## Task to complete:
Leaving out the pictures, reproduce each record exactly and in full.

## Task inputs:
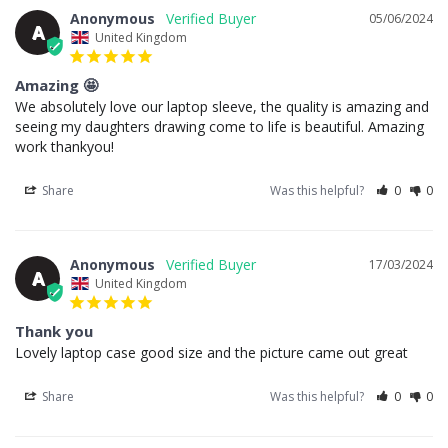
Anonymous
05/06/2024
A
United Kingdom
Amazing 🤩
We absolutely love our laptop sleeve, the quality is amazing and 
seeing my daughters drawing come to life is beautiful. Amazing 
work thankyou!
Share
Was this helpful?
0
0
Anonymous
17/03/2024
A
United Kingdom
Thank you
Lovely laptop case good size and the picture came out great
Share
Was this helpful?
0
0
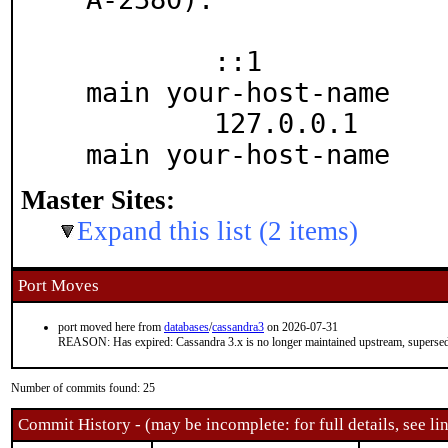
	::1		localhost localhost.your.do
main your-host-name

	127.0.0.1	localhost localhost.your.do
main your-host-name
Master Sites:
Expand this list (2 items)
Port Moves
port moved here from
databases
/
cassandra3
on 2026-07-31
REASON: Has expired: Cassandra 3.x is no longer maintained upstream, supersed
Number of commits found: 25
Commit History - (may be incomplete: for full details, see lin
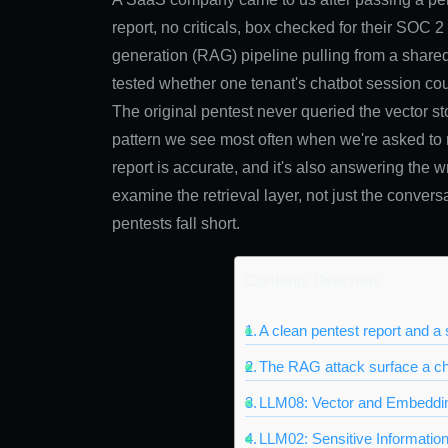
report, no criticals, box checked for their SOC 
generation (RAG) pipeline pulling from a share
tested whether one tenant's chatbot session cou
The original pentest never queried the vector sto
pattern we see most often when we're asked to r
report is accurate, and it's also answering the 
examine the retrieval layer, not just the convers
pentests fall short.
Contents Overview
A clean pentest report and 
The RAG attack surface a ch
LLM08: Vector and Embeddin
LLM02: Sensitive Information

## Output for this exercise:
Anonymous
05/06/2024
A
United Kingdom
Amazing 🤩
We absolutely love our laptop sleeve, the quality is amazing and 
seeing my daughters drawing come to life is beautiful. Amazing 
work thankyou!
Share
Was this helpful?
0
0
Anonymous
17/03/2024
A
United Kingdom
Thank you
Lovely laptop case good size and the picture came out great
Share
Was this helpful?
0
0
	::1		localhost localhost.your.do
main your-host-name

	127.0.0.1	localhost localhost.your.do
main your-host-name
Master Sites:
Expand this list (2 items)
Port Moves
port moved here from
databases
/
cassandra3
on 2026-07-31
REASON: Has expired: Cassandra 3.x is no longer maintained upstream, supersed
Number of commits found: 25
Commit History - (may be incomplete: for full details, see lin
report, no criticals, box checked for their SOC 
generation (RAG) pipeline pulling from a share
tested whether one tenant's chatbot session cou
The original pentest never queried the vector sto
pattern we see most often when we're asked to r
report is accurate, and it's also answering the 
examine the retrieval layer, not just the convers
pentests fall short.
Contents Overview
A clean pentest report and 
The RAG attack surface a ch
LLM08: Vector and Embeddin
LLM02: Sensitive Information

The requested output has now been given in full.